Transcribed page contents
§
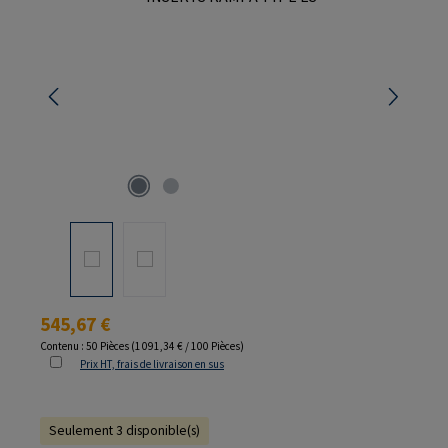
Prix régulier :
545,67 €
Contenu :
50 Pièces
(1 091,34 € / 100 Pièces)
Prix HT, frais de livraison en sus
Seulement 3 disponible(s)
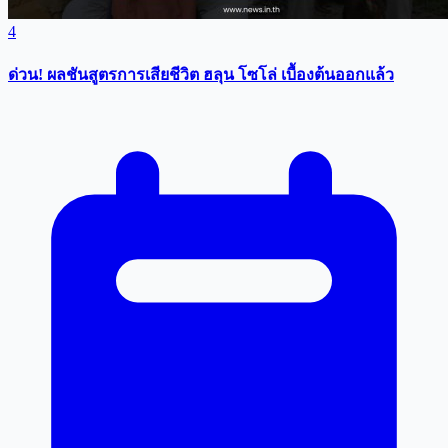
4
ด่วน! ผลชันสูตรการเสียชีวิต ฮลุน โซโล่ เบื้องต้นออกแล้ว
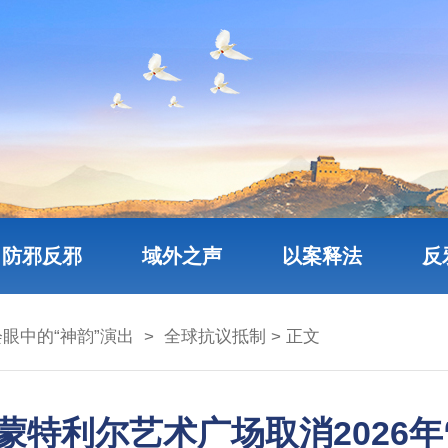
防邪反邪
域外之声
以案释法
反
眼中的“神韵”演出
>
全球抗议抵制
> 正文
蒙特利尔艺术广场取消2026年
§
§ **WHAT IS BEING ASKED**: Each record should be copied exactly, and each image left out.

§ **SOLUTION TO THIS TASK**:
Prix régulier :
545,67 €
Contenu :
50 Pièces
(1 091,34 € / 100 Pièces)
Prix HT, frais de livraison en sus
Seulement 3 disponible(s)
4
ด่วน! ผลชันสูตรการเสียชีวิต ฮลุน โซโล่ เบื้องต้นออกแล้ว
防邪反邪
域外之声
以案释法
反
眼中的“神韵”演出
>
全球抗议抵制
> 正文
蒙特利尔艺术广场取消2026年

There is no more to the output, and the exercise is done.